How to make Hive run faster 07/13 Update SLTechnology News&Howtos

How to make Hive run faster

2025-07-13 Update From: SLTechnology News&Howtos shulou NAV: SLTechnology News&Howtos > Internet Technology >

Shulou(Shulou.com)06/01 Report--

This article is about how to make Hive run faster. The editor thinks it is very practical, so share it with you as a reference and follow the editor to have a look.

Hive is not a relational database, but it pretends to be one of most cases. It has tables, runs SQL, and supports JDBC and ODBC.

This revelation is good and bad news: Hive does not run the query database mode. It's a long story, but I spent more than 80 hours adjusting Hive myself during the work week. Needless to say, I don't have to have a headache anymore. So, for your benefit, here are some suggestions to make your Hive project run a little faster than mine.

1. Do not use MapReduce

Do you believe in Tez,Spark or Impala, but not MapReduce. It's slow, it's even slower than Hive. If you are in Hortonwork distribution, you can type set hive.execution.engine=tez at the top of the script

Use Impala. I hope to set up hive.execution.engine=spark when your impala is no longer appropriate

2. Do not pair strings in SQL

Note that, especially in Hive, if you pair strings where they are supposed to be clauses, a cross product warning will be generated. If you have a query that runs in seconds, match a string that takes a few minutes to match. You * choose to use multiple tools that allow you to add search Hadoop. View the Elasticsearch's Hiveintegration or Lucidwork's integration for Solr. Or, where can I find Cloudera Search. RDBMSes is very good at doing this, but Hive is very bad.

3. Do not add a subquery

You create a temporary list and then add a temporary table without asking Hive how to handle subqueries intelligently. Which means don't do it.

It's about doing this.

At this point, it really shouldn't have evolved so fast in Hive, but it usually does.

4. Use Parquet or ORC, but don't turn them into motion

That is to say, relative to Parquet or ORC, for example, TEXTFILE. However, if you have text data coming in and promoting it to become more structured, convert it to the target table. You can't load data from a text file into an ORC, so do the initial load into the text.

If you create other tables, you will eventually fail to run your analysis. Do ORCing there, because it takes time to switch to ORC or Parquet, and it's not worth the steps of your ETL process. If you have a simple flat file in, and do not make any adjustments. Then you are loaded into a temporary table and choose to create an ORC or Parquet. I don't envy you because it's really slow.

5. Try to turn vectorization on or off

Increase

At the top of your script. Try to turn them on or off because there seems to be something wrong with vectorization in the new version of Hive.

6. Do not use structure to join

I have to admit that the SQL grammar of my original brain is still the SQL-92 era, so I am not inclined to use structures anyway. But if you do something like super-repetitive to the compound PKS clause, the structure is convenient. Unfortunately, Hive separates them-- especially in clauses, and of course, it doesn't do this in smaller datasets, nor does it produce any wrong timing. In the absolute forbidden zone, you get an interesting vector error. This restriction is that there is no record of anything I know. Think of this as an orderly way to understand the internal structure of your execution engine!

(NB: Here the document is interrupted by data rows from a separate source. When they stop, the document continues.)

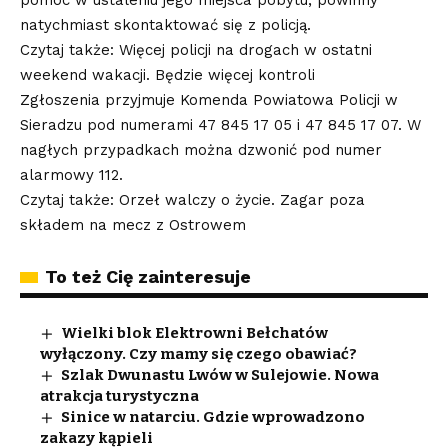
natychmiast skontaktować się z policją.
Czytaj także: Więcej policji na drogach w ostatni
weekend wakacji. Będzie więcej kontroli
Zgłoszenia przyjmuje Komenda Powiatowa Policji w
Sieradzu pod numerami 47 845 17 05 i 47 845 17 07. W
nagłych przypadkach można dzwonić pod numer
alarmowy 112.
Czytaj także: Orzeł walczy o życie. Zagar poza
składem na mecz z Ostrowem
To też Cię zainteresuje
Wielki blok Elektrowni Bełchatów
wyłączony. Czy mamy się czego obawiać?
Szlak Dwunastu Lwów w Sulejowie. Nowa
atrakcja turystyczna
Sinice w natarciu. Gdzie wprowadzono
zakazy kąpieli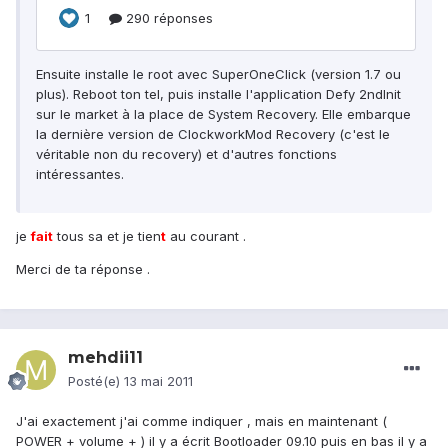
Ensuite installe le root avec SuperOneClick (version 1.7 ou
plus). Reboot ton tel, puis installe l'application Defy 2ndInit
sur le market à la place de System Recovery. Elle embarque
la dernière version de ClockworkMod Recovery (c'est le
véritable non du recovery) et d'autres fonctions
intéressantes.
je
fait
tous sa et je tien
t
au courant .
Merci de ta réponse .
mehdii11
Posté(e)
13 mai 2011
J'ai exactement j'ai comme indiquer , mais en maintenant (
POWER + volume + ) il y a écrit Bootloader 09.10 puis en bas il y a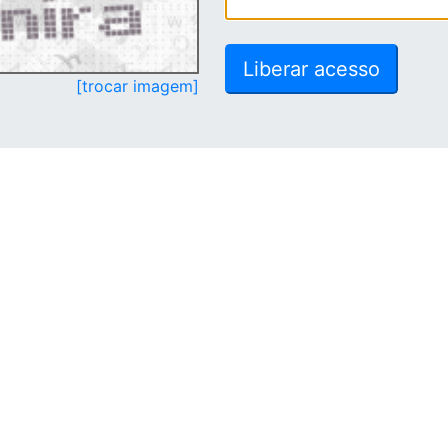
[trocar imagem]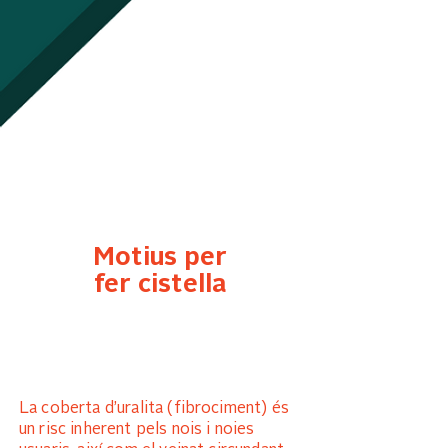
Motius per
fer cistella
La coberta d’uralita (fibrociment) és
un risc inherent pels nois i noies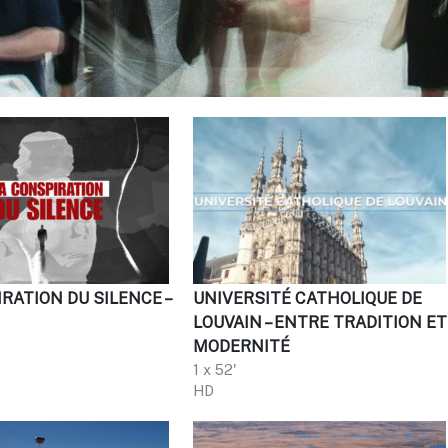
RATION DU SILENCE –
UNIVERSITÉ CATHOLIQUE DE
LOUVAIN – ENTRE TRADITION ET
MODERNITÉ
1 x 52'
HD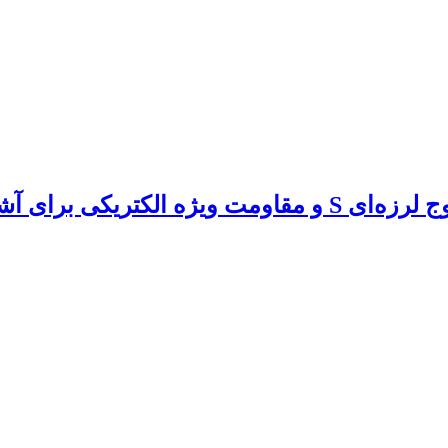
ناهمگنی‌های نزدیک سطح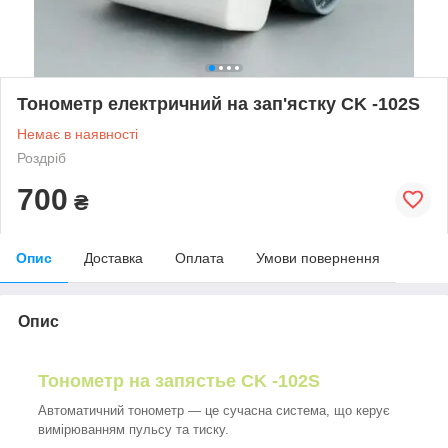
Тонометр електричний на зап'ястку CK -102S
Немає в наявності
Роздріб
700
₴
Опис
Доставка
Оплата
Умови повернення
Опис
Тонометр на запястье CK -102S
Автоматичний тонометр — це сучасна система, що керує
вимірюванням пульсу та тиску.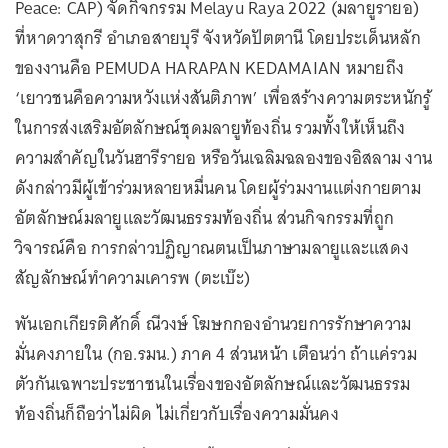
Peace: CAP) จัดกิจกรรม Melayu Raya 2022 (มลายูรายอ)
ที่หาดวาสุกรี อำเภอสายบุรี จังหวัดปัตตานี โดยประเด็นหลัก
ของงานคือ PEMUDA HARAPAN KEDAMAIAN หมายถึง
‘เยาวชนคือความหวังแห่งสันติภาพ’ เพื่อสร้างความตระหนักรู้
ในการส่งเสริมอัตลักษณ์ชุดมลายูท้องถิ่น รวมทั้งให้เห็นถึง
ความสำคัญในวันฮารีรายอ หรือวันเฉลิมฉลองของอิสลาม งาน
ดังกล่าวมีผู้เข้าร่วมหลายหมื่นคน โดยผู้ร่วมงานแต่งกายตาม
อัตลักษณ์มลายูและวัฒนธรรมท้องถิ่น ส่วนกิจกรรมที่ถูก
วิจารณ์คือ การกล่าวปฏิญาณตนเป็นภาษามลายูและแสดง
สัญลักษณ์ทำความเคารพ (ตะเบ๊ะ)
พันเอกเกียรติศักดิ์ ณีวงษ์ โฆษกกองอำนวยการรักษาความ
มั่นคงภายใน (กอ.รมน.) ภาค 4 ส่วนหน้า เตือนว่า ถ้าแค่รวม
ตัวกันเฉพาะประชาชนในเรื่องของอัตลักษณ์และวัฒนธรรม
ท้องถิ่นก็ถือว่าไม่ผิด ไม่เกี่ยวกับเรื่องความมั่นคง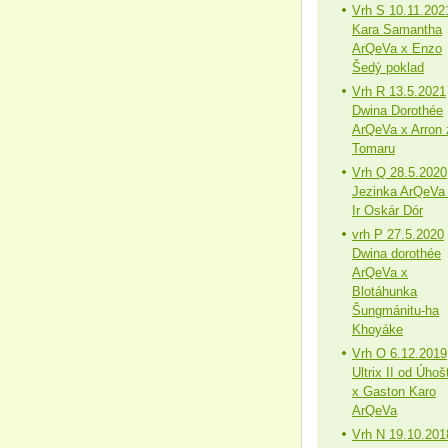
Vrh S 10.11.202
Kara Samantha
ArQeVa x Enzo
Šedý poklad
Vrh R 13.5.2021
Dwina Dorothée
ArQeVa x Arron 
Tomaru
Vrh Q 28.5.2020
Jezinka ArQeVa
Ir Oskár Dór
vrh P 27.5.2020
Dwina dorothée
ArQeVa x
Blotáhunka
Šungmánitu-ha
Khoyáke
Vrh O 6.12.2019
Ultrix II od Úhoš
x Gaston Karo
ArQeVa
Vrh N 19.10.201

7. Check the size of the container

You may need to increase the size of your container for Impala or Tez. In addition, the "recommended" size may not apply to your system if you have a larger node size. You may want to make sure that your YARN queue and general YARN memory are appropriate. You may also want to pin it to something that is not the default queue used by everyone.

8. Start statistics

Hive does have something stupid to add unless the data starts up. You may also want to use query prompts in Impala.

9. Consider Mapjoin optimization

If you explain the query, you may find that the recent version of Hive is smart enough to apply optimization automatically. But you need to adjust them.

10. If possible, put * 's table on *.

11. Distinguish your friends. Uh.

If you have an item in many clauses, such as a date (but not an ideal range) or a repeating position, you may have your distinguishing key! Partition basically means "split into its own directory," which means that instead of looking for a large file, Hive looks at a file because you use your join/where clause to make you only look at location='NC', which is one of your small datasets. In addition, unlike column values, you can push partitions in the load data report. Remember, however, that HDFS doesn't like small documents.

12. Comparison of using hash table columns

If you compare the same 10 fields in each query, consider using () comparison summary. These are sometimes very useful, and you may put them in an output table. Note that Hive0.12 is low resolution, but the better available value is 0.13.

Thank you for reading! This is the end of the article on "how to make Hive run faster". I hope the above content can be of some help to you, so that you can learn more knowledge. if you think the article is good, you can share it for more people to see!

Welcome to subscribe "Shulou Technology Information " to get latest news, interesting things and hot topics in the IT industry, and controls the hottest and latest Internet news, technology news and IT industry trends.

*The comments in the above article only represent the author's personal views and do not represent the views and positions of this website. If you have more insights, please feel free to contribute and share.